- Occupations: Historian; professor;

Academic background
- Alma mater: Columbia University

Academic work
- Institutions: Massachusetts Institute of Technology (2008–present); Dartmouth College (2002–2008); Williams College (1995–2002);

= Craig Steven Wilder =

American historian

Craig Steven Wilder is an American academic historian, professor of American history at Massachusetts Institute of Technology.

==Biography==
He grew up in Bedford-Stuyvesant in Brooklyn, New York. He received his Ph.D. from Columbia University focusing on urban history, under the tutelage of Kenneth T. Jackson, as well as Barbara J. Fields and Eric Foner. His doctoral dissertation was titled Race and the History of Brooklyn, New York which followed the history of Brooklyn from the arrival of the Dutch to the present day, focusing on the experiences of African-Americans. He has appeared on the History Channel's F.D.R.: A Presidency Revealed and on Ric Burns' PBS series, New York: A Documentary Film. Wilder was an assistant professor and Chair of African-American Studies at Williams College from 1995 to 2002, when he joined the faculty at Dartmouth. He remained at Dartmouth from 2002 to 2008 when he joined the faculty at MIT.

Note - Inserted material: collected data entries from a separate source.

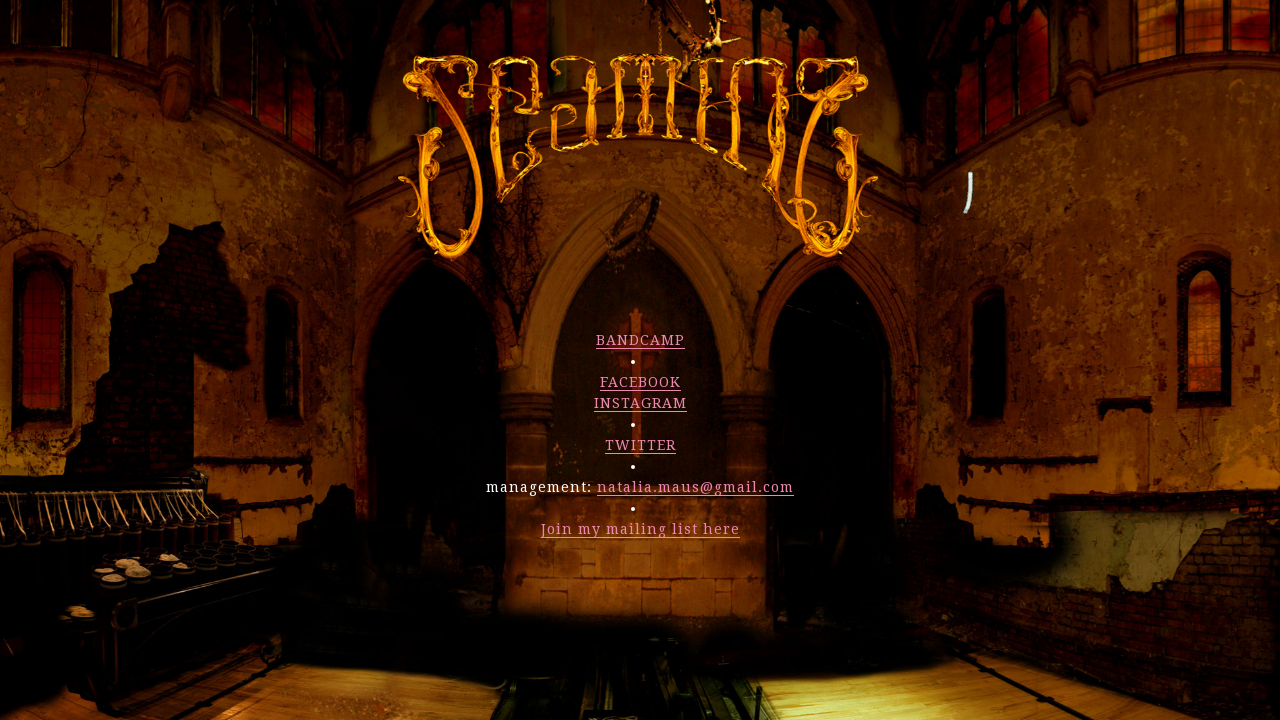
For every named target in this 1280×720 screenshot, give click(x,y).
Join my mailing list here (640, 529)
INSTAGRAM (640, 403)
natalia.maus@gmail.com (695, 487)
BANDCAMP (640, 340)
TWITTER (640, 445)
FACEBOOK (640, 382)
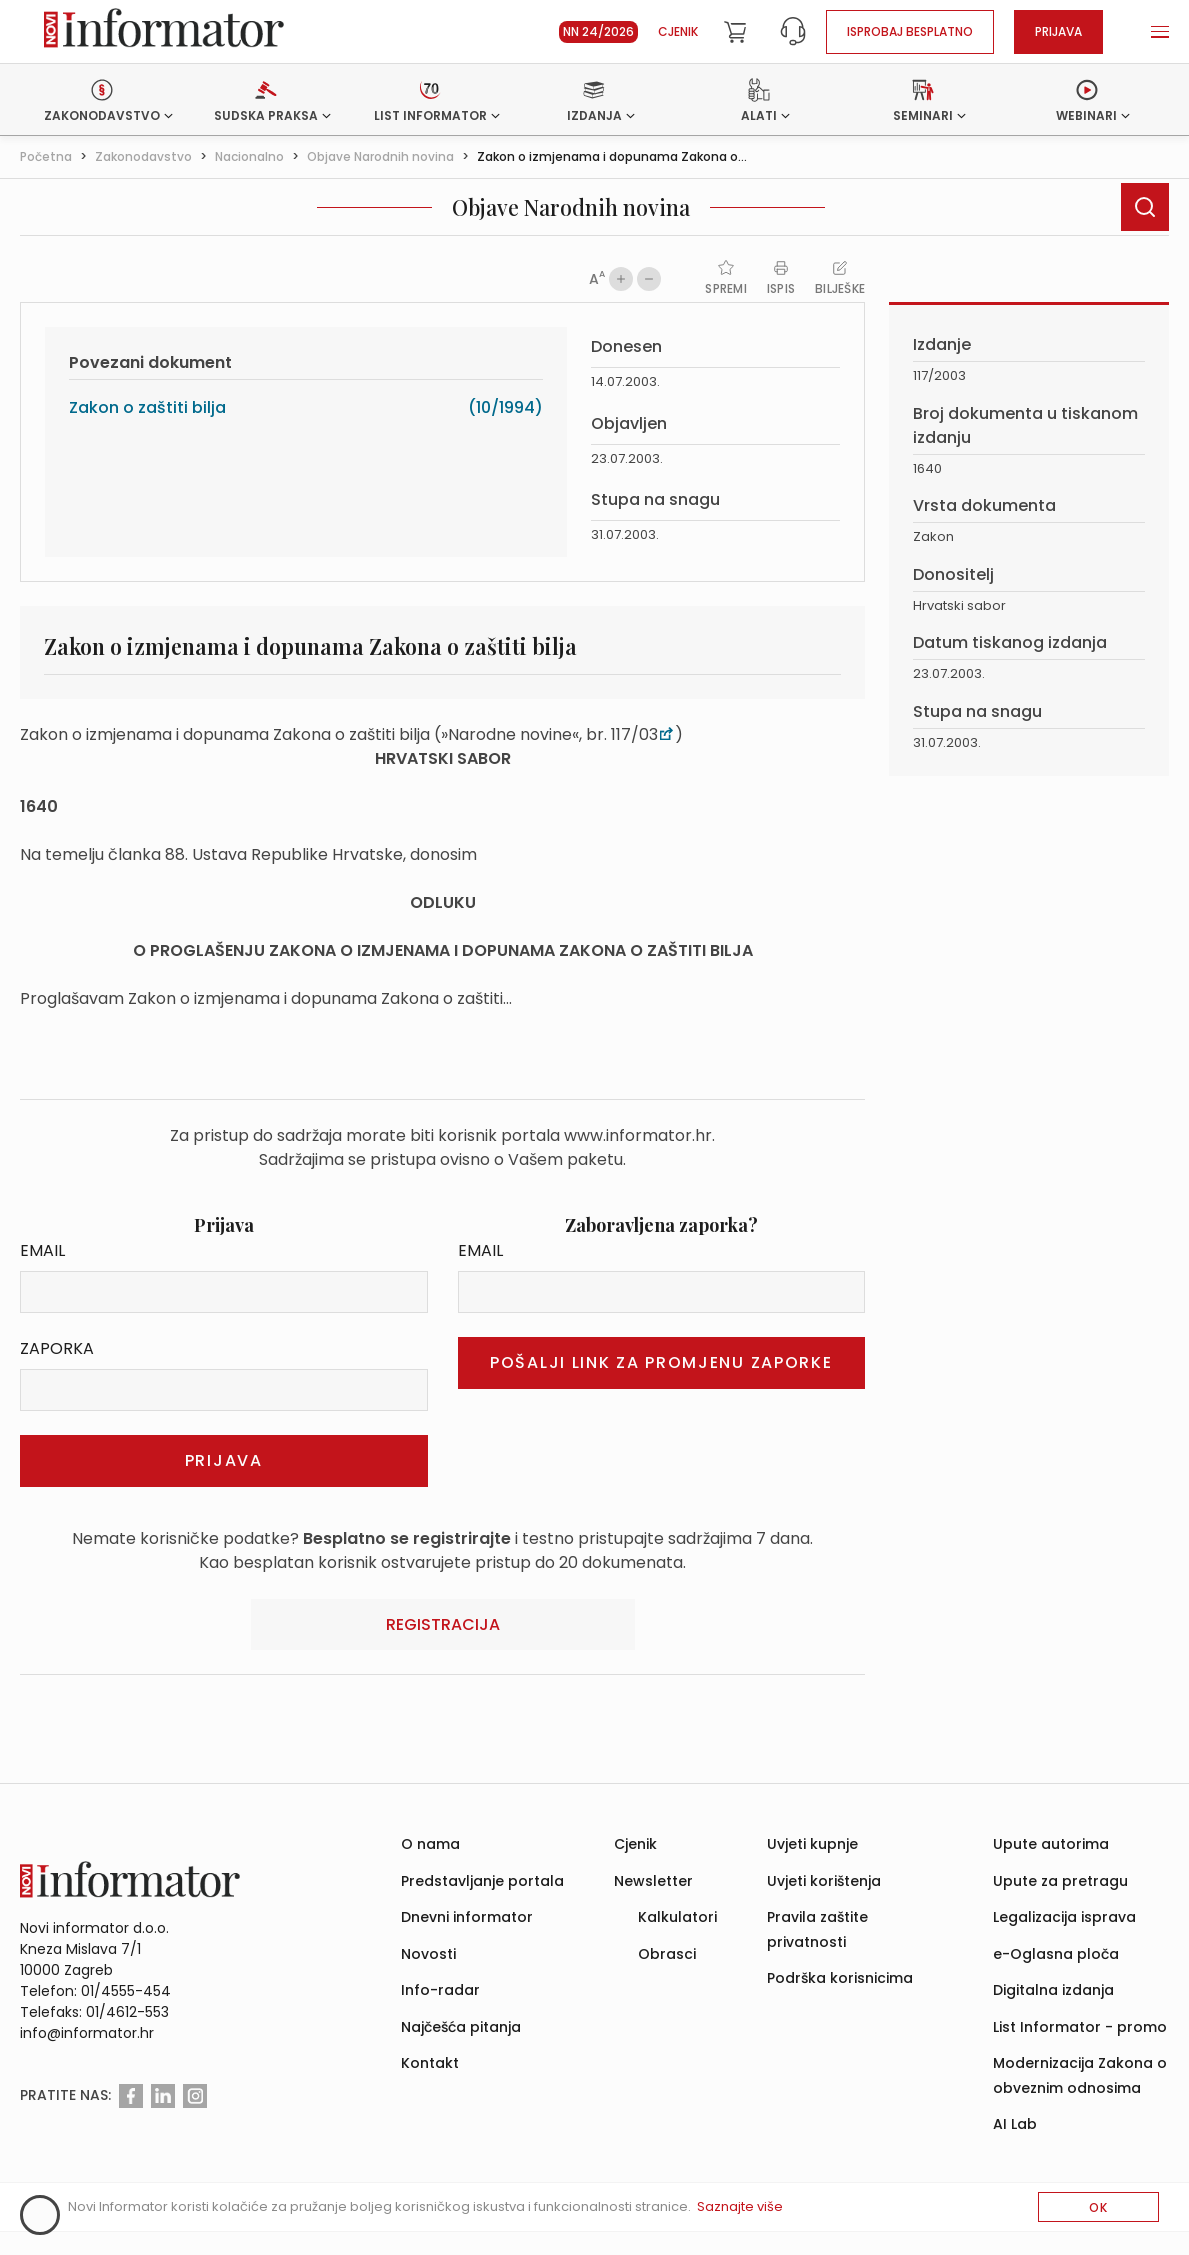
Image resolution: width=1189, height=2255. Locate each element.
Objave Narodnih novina (380, 156)
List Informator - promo (1080, 2027)
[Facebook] (131, 2096)
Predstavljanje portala (482, 1881)
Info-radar (440, 1990)
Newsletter (653, 1881)
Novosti (428, 1954)
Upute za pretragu (1060, 1881)
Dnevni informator (467, 1917)
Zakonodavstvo (143, 156)
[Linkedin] (163, 2096)
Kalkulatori (677, 1917)
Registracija (443, 1624)
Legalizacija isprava (1064, 1917)
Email (42, 1250)
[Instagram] (195, 2096)
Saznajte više (740, 2206)
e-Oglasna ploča (1056, 1954)
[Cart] (735, 32)
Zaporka (57, 1348)
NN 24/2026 (598, 31)
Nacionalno (249, 156)
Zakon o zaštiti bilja (147, 407)
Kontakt (430, 2063)
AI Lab (1015, 2124)
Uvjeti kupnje (812, 1844)
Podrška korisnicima (840, 1978)
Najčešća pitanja (461, 2027)
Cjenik (678, 31)
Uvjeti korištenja (824, 1881)
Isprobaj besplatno (910, 31)
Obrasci (667, 1954)
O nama (430, 1844)
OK (1098, 2207)
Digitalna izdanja (1053, 1990)
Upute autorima (1051, 1844)
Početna (46, 156)
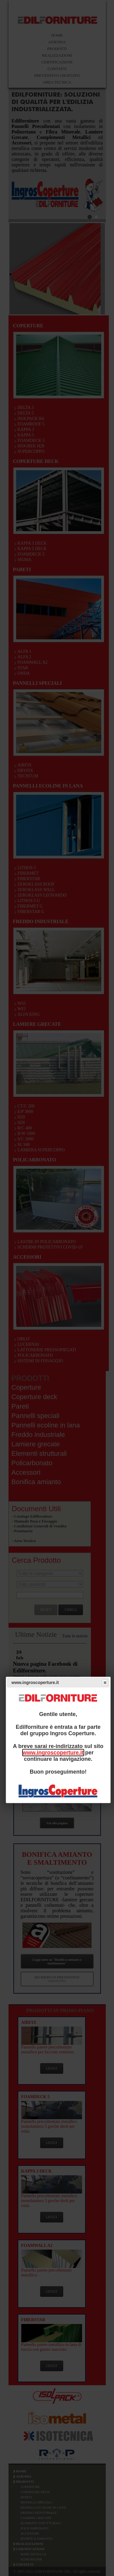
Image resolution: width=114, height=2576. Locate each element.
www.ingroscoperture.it (53, 1753)
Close (104, 1682)
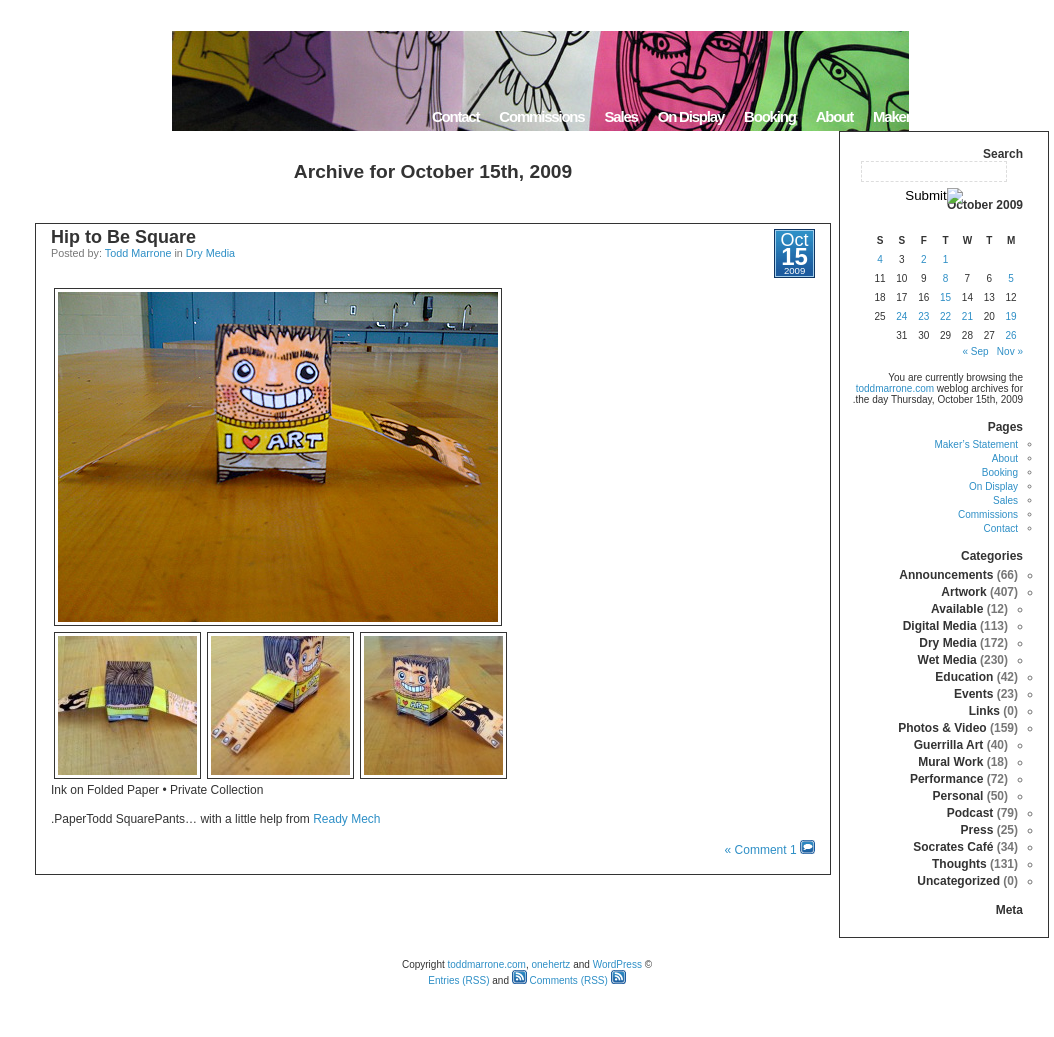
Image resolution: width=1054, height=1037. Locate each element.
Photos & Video (942, 728)
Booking (770, 116)
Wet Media (947, 660)
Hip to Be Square (123, 237)
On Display (691, 116)
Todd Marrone (138, 253)
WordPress (617, 964)
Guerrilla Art (949, 745)
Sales (620, 116)
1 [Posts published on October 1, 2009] (946, 259)
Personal (958, 796)
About (834, 116)
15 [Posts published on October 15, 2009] (945, 297)
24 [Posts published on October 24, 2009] (901, 316)
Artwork (963, 592)
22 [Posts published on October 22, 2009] (945, 316)
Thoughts (959, 864)
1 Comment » (761, 850)
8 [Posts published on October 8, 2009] (946, 278)
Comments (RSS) (560, 980)
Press (977, 830)
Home (1023, 116)
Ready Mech (346, 819)
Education (964, 677)
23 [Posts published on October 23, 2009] (923, 316)
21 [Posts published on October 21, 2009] (967, 316)
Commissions (541, 116)
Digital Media (940, 626)
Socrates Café (953, 847)
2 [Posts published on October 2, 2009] (924, 259)
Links (984, 711)
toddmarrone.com (895, 388)
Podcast (970, 813)
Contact (455, 116)
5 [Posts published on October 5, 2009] (1011, 278)
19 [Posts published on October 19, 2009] (1011, 316)
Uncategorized (958, 881)
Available (957, 609)
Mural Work (950, 762)
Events (973, 694)
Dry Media (210, 253)
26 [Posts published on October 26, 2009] (1011, 335)
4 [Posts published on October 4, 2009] (880, 259)
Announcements (946, 575)
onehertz (550, 964)
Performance (946, 779)
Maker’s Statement (929, 116)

He is the author of A Covenant with Color: Race and Social Power in Brooklyn (2000), In The Company of Black Men: The African Influence on African American Culture in New York City (2001) and Ebony & Ivy: Race, Slavery, and the Troubled History of America's Universities (2013), called a "pathbreaking overview" of slavery's entwining with higher education in colonial America and the Early Republic. He was awarded The University Medal of Excellence by Columbia University in 2004.